La confiance de mon hôte, à la longue, devint parfaite. Dans les premières semaines, il n’avait pu se défendre du soupçon – et c’était bien naturel – que la particularité de mes facultés n’allât pas sans quelque folie, quelque dérangement cérébral. Cette crainte écartée, nos relations furent tout à fait cordiales et, je crois, aussi captivantes pour l’un que pour l’autre. Nous faisions l’examen analytique de ma perception à travers un grand nombre de substances dites opaques, et à la coloration foncée que prenaient pour moi l’eau, le verre, le quartz, à une certaine épaisseur. On se souvient que je vois bien à travers le bois, les feuilles d’arbres, les nuages et beaucoup d’autres substances, que je distingue mal le fond d’une pièce d’eau à un demi-mètre de profondeur, et qu’une vitre, quoiqu’elle me soit transparente, l’est moins pour moi que pour le commun des hommes, et d’une couleur assez foncée. Un gros morceau de verre m’apparaît noirâtre. Le docteur se convainquit à loisir de toutes ces singularités, – frappé surtout de me voir distinguer les étoiles par les nuits nuageuses.

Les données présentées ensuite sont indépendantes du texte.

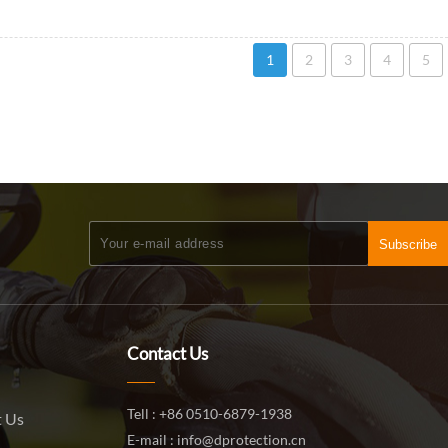
1
2
3
4
5
Subscribe
Contact Us
Tell : +86 0510-6879-1938
 Us
E-mail : info@dprotection.cn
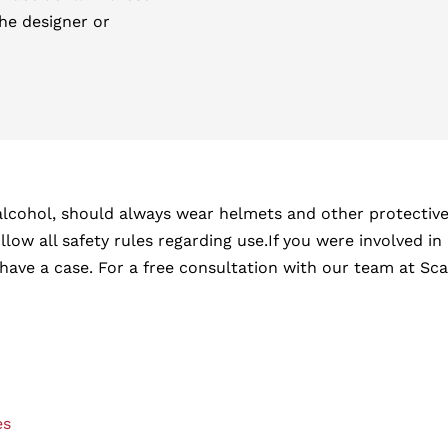
the designer or
lcohol, should always wear helmets and other protective g
low all safety rules regarding use.If you were involved in 
e a case. For a free consultation with our team at Scart
es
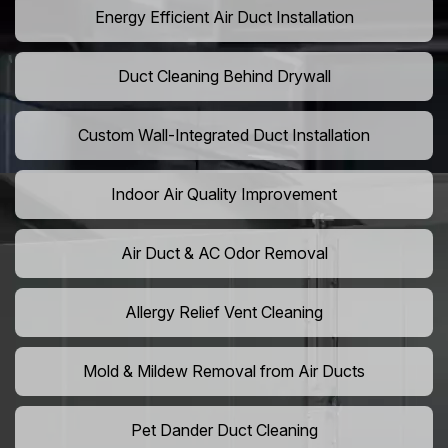
Energy Efficient Air Duct Installation
Duct Cleaning Behind Drywall
Custom Wall-Integrated Duct Installation
Indoor Air Quality Improvement
Air Duct & AC Odor Removal
Allergy Relief Vent Cleaning
Mold & Mildew Removal from Air Ducts
Pet Dander Duct Cleaning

C’est à cette époque seulement que je commençai de lui dire que la couleur aussi m’arrive différente. Des expériences mirent hors de doute que le rouge, l’orange, le jaune, le vert, le bleu et l’indigo me sont parfaitement invisibles comme l’infra-rouge ou l’ultra-violet pour un œil normal. En revanche, je pus mettre en évidence que j’aperçois le violet et, au-delà du violet, une gamme de nuances, un spectre coloré au moins double du spectre qui s’étend du rouge au violet.

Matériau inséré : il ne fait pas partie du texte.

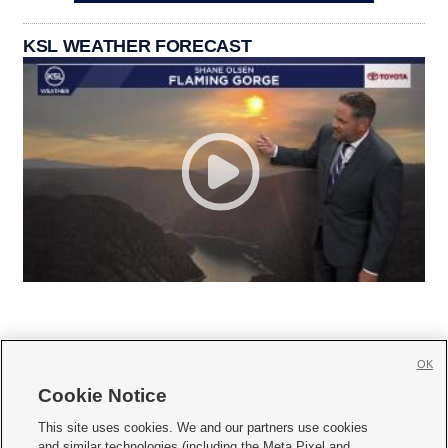
KSL WEATHER FORECAST
OK
Cookie Notice







This site uses cookies. We and our partners use cookies
and similar technologies (including the Meta Pixel and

Ceci étonna le docteur plus que tout le reste. L’étude en fut longue minutieuse, et, d’ailleurs, conduite avec un art infini. Elle devint, entre les mains de l’habile expérimentateur, l’origine de subtiles découvertes dans l’ordre des sciences classées par l’humanité, lui donna la clef de phénomènes lointains de magnétisme, d’affinité, de pouvoir inducteur, le guida vers de nouvelles notions physiologiques. Savoir que tel métal comporte une série de nuances inconnues, variables avec la pression, la température, l’état électrique, que les gaz les plus diaphanes ont des couleurs distinctes, même sur une petite épaisseur ; se renseigner sur l’infinie richesse de tons d’objets qui paraissent plus ou moins noirs, alors qu’ils donnent une gamme plus magnifique dans l’ultra-violet que toutes les couleurs connues ; savoir enfin combien varient en nuances inconnues un circuit électrique, l’écorce d’un arbre, la peau d’un homme, en un jour, une heure, une minute, – on imagine aisément tout le parti que peut tirer un savant ingénieux de pareilles notions.

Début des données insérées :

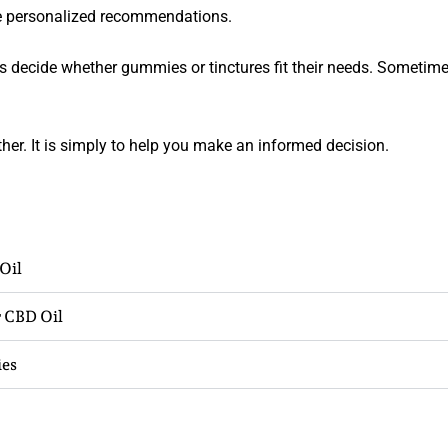
ve personalized recommendations.
s decide whether gummies or tinctures fit their needs. Sometim
her. It is simply to help you make an informed decision.
Oil
 CBD Oil
ies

Quoi qu’il en soit, cette étude plongea le docteur dans les délices de la nouveauté scientifique, au prix desquelles les produits de l’imagination sont froids comme la cendre devant le feu. Il ne cessait de me dire :

– C’est clair ! Votre extra-perception lumineuse n’est, en somme que l’effet de votre organisme développé en vitesse !

Nous travaillâmes patiemment toute une année sans que je fisse mention des Moedigen – je voulais absolument convaincre mon hôte, lui donner des preuves innombrables de mes facultés visuelles avant de m’aventurer à la suprême confidence. Enfin, le moment arriva où je crus pouvoir tout dévoiler.